Why you wouldn’t want to use it:
- you want data you can easily throw into a graphing or analysis program; the data produced by sar isn’t readily machine-readable
- you’re looking for a near-real-time long-term monitoring solution. In that case, just go ahead and set up munin or collectd.
Because it’s lightweight and so readily available, it’s a good tool to have in your toolbox. Plus, it’ll tell you things like fan speed and temperature, and I’m just a sucker for environmental monitoring .
How to use it:
Basically the way it works is: sadc (aka sa1) collects data which sar (aka sa2) then transforms into human-readable text. Confused? Yeah. Different references call the pieces different things; I just put it all under the “sar” umbrella.
– configure it in /etc/default/sysstat (just set ENABLED=”true”)
I also set SA1_OPTIONS=”-S DISK -S POWER” so I get my environmental stats. :)
– start/restart/stop it from /etc/init.d/sysstat
– the crontab to manage the data collection rate is /etc/cron.d/sysstat. Default poll cycle is 10 minutes.
– collected data is in /var/log/sysstat (/var/log/sa on CentOS); saXX are your data files, sarXX are your text files (rollup will happen daily.)
You can also run it from the command line like so:
sar -A -o sardata 60 20 > /dev/null &
-A = collect all data
-o = output to the following file
60 = do a poll every 60 seconds
20 = this many times (IOW I’ll get 20 minutes of one-minute samples)
… redirect the rest of the output to /dev/null and run in the background (aka “don’t annoy me”)

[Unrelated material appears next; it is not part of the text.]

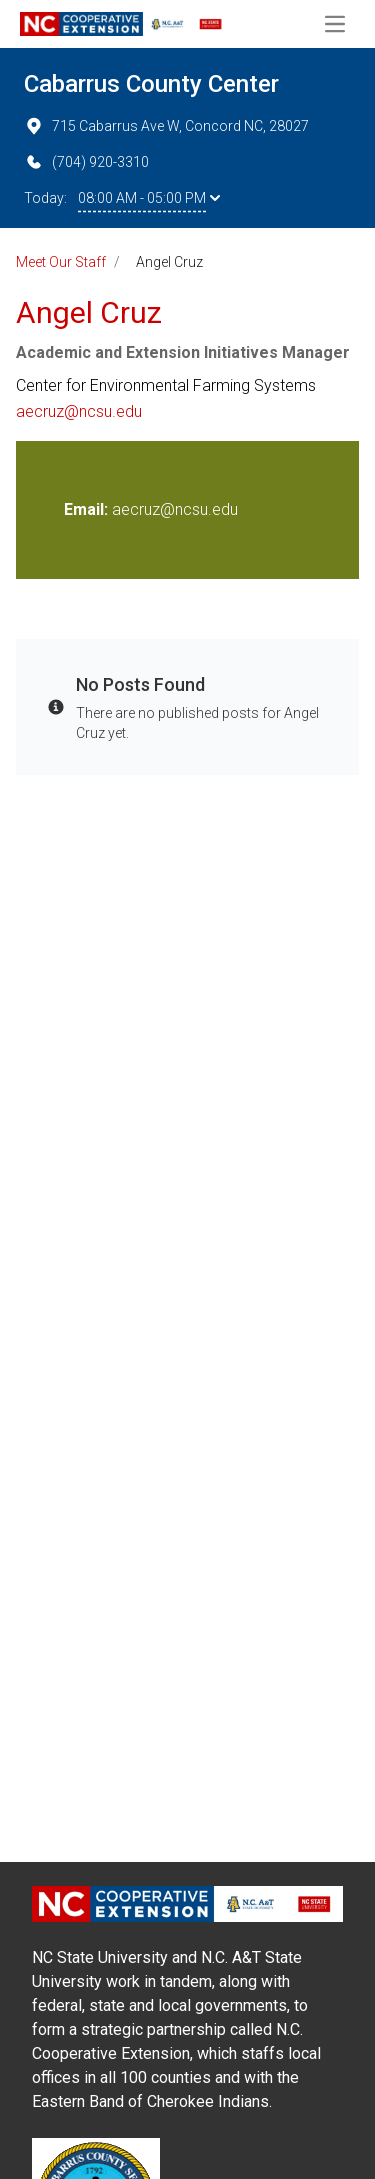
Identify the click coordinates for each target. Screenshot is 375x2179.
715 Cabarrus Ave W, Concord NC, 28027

Once you’ve captured the data, you need to transform it to text so you can read it. This is where the options get many and varied (they can be different on different distros, so check those man pages.) It took just a few hours of experimentation to familiarize myself with the available options and pick the ones I liked the best.
The basic format is:
sar [options] -f [datafile]
I recommend checking out:
sar -A -f [datafile] > outputfile
…just to see what’s available.
Options I particularly like:
-b for I/O stats
-dp activity per block device; pretty-print the block names (make sure you have -S DISK in your config, or the -A option)
-m “FAN,TEMP” power management (make sure you have -S POWER in your config, or use the -A option)
-n “DEV,EDEV” network stats, including errors
-u CPU usage (or -P “ALL” for CPU usage per processor)
-w context switching
-W pages swapped
So, there’s a couple of things you can do here:
- use the data stored in the system sar files for a quick (text) view into recent system stats; e.g., say I want to look at recent disk activity, I run sar -dp -f on one of the system-collected data files and eye-grep for interesting details.
- run your own collection to grab data for special circumstances; like, I’m running a 2-hour benchmark and want to collect pretty fine-grained stats, so I’ll run sar every 10 seconds for a 3-hour period surrounding the test.
Note: you have to do this text transform locally, or on a machine with an identical build.
Once it’s in text, well…you can read it ;) Unfortunately, as I mentioned before, it’s not readily machine-parsable; you can’t just e.g. dump it into a database without some munging. I like sar2rrd to pump out rrdtool graphs; there’s an Excel solution as well , and of course, you can always Roll Your Own [tm].
1 – Do NOT get me started.
2 – Story time: A while back (like, a looong while back) I discovered that you could get the temperature for certain Cisco routers and switches. One of the senior engineers made fun of me  – “Why would anyone need to monitor temperature? That’s dumb.” I did it anyway, and had the last laugh when I found one of the switches at an unmanned colo was seriously overheating.
3 – Yes, he was kind of a jerk.
4 – googling that is an exercise I leave to the reader, as I am no longer as enamored of Excel as I once was.